# Halloween Pumpkin Competition



## nukeadmin (Oct 10, 2003)

Seen this on another site (shout out to Just Kampers) and think its an excellent idea

We want you to design and carve up a Halloween Pumpkin and upload photo of it (with you in the picture to verify you did it and didn't download the image from somewhere instead  ) to our competition photo gallery

Obviously a motorhome related pumpkin shape would be ideal but any innovative ideas are also ok 

http://www.motorhomefacts.com/modules.php?name=gallery2&g2_itemId=98082

We can then vote on the best and the winner gets either a subscription (or renewal)
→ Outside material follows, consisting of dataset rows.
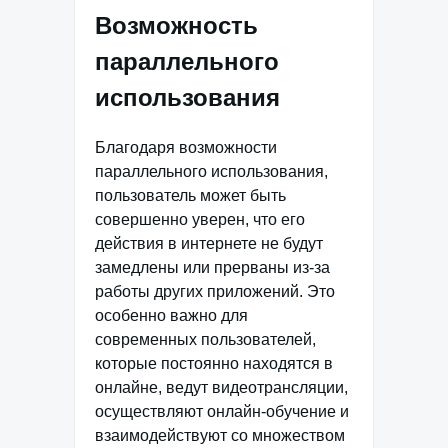
Возможность
параллельного
использования
Благодаря возможности
параллельного использования,
пользователь может быть
совершенно уверен, что его
действия в интернете не будут
замедлены или прерваны из-за
работы других приложений. Это
особенно важно для
современных пользователей,
которые постоянно находятся в
онлайне, ведут видеотрансляции,
осуществляют онлайн-обучение и
взаимодействуют со множеством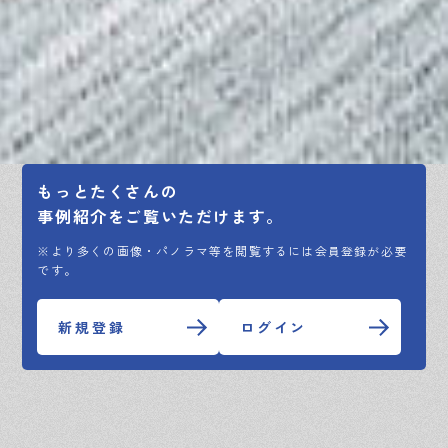
もっとたくさんの
事例紹介をご覧いただけます。
※より多くの画像・パノラマ等を閲覧するには会員登録が必要
です。
新規登録
ログイン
Will open the competition for voting on November 1st for 1 week

Images such as the below for example


----------



## nukeadmin (Oct 10, 2003)

just a quick bump as obviously a day or so to go

I am off out after Izzy 5th Birthday party today to go buy the biggest Pumpkin i can to carve up


----------



## nukeadmin (Oct 10, 2003)

Well sat down with the girls and put this together yesterday 










Izzy, Sophia and myself did it but the girls were a little tired out from Izzys' 5th Birthday party lol



Here is MKI with a person onboard


----------



## 100127 (Jul 20, 2006)

That is so cool, scares me! :twisted: :twisted: :twisted: :twisted:


----------



## spykal (May 9, 2005)

8O Brilliant ..... 

it would make a good awning light.


----------



## motormouth (Jul 3, 2010)

Looks like you are going to win Nuke, enjoy your free subscription :lol: :lol:


----------



## nukeadmin (Oct 10, 2003)

lol ah well there is still time for a late entry, if not my girls enjoyed making it with me


----------



## aldra (Jul 2, 2009)

Well Nuke,

It certainly would deserve to win

An excellent pumpkin

Looks great

Aldra


----------



## carolgavin (May 9, 2005)

I have one to enter but it doesn't have me in the pic due to my deformity plus its on me phone and have no idea how to get it off phone onto here!!!


----------



## aldra (Jul 2, 2009)

Go on Carol we will believe you, that is if you can get a picture of it on

detailed descriptions will not be entered :lol: :lol: :lol:

I intend to eat mine, otherwise I just know I would have won 8O 8O

Aldra


----------



## Spacerunner (Mar 18, 2006)

My entry , I know its not much . 8) Can't pu myself in the pic as I've got stuck in Invisibility Mode :?


----------



## nukeadmin (Oct 10, 2003)

lol where is your picture with it in your hand then


----------



## Spacerunner (Mar 18, 2006)

nukeadmin said:


> lol where is your picture with it in your hand then


Where's my Photoshop software/


----------



## carolgavin (May 9, 2005)

This is my entry he is an Anti Halloween Pumpkin! He is against the exploitation of pumpkins as objects of fear and ridicule!


----------



## Spacerunner (Mar 18, 2006)

carolgavin said:


> This is my entry he is an Anti Halloween Pumpkin! He is against the exploitation of pumpkins as objects of fear and ridicule!


Blimey!! A naked pumpkin 8O WooHoo!!! :lol:


----------



## aldra (Jul 2, 2009)

Right carol

You win, looks like mine I could eat that one

Pumpkin soup delicious :lol: :lol: :lol:

Aldra


----------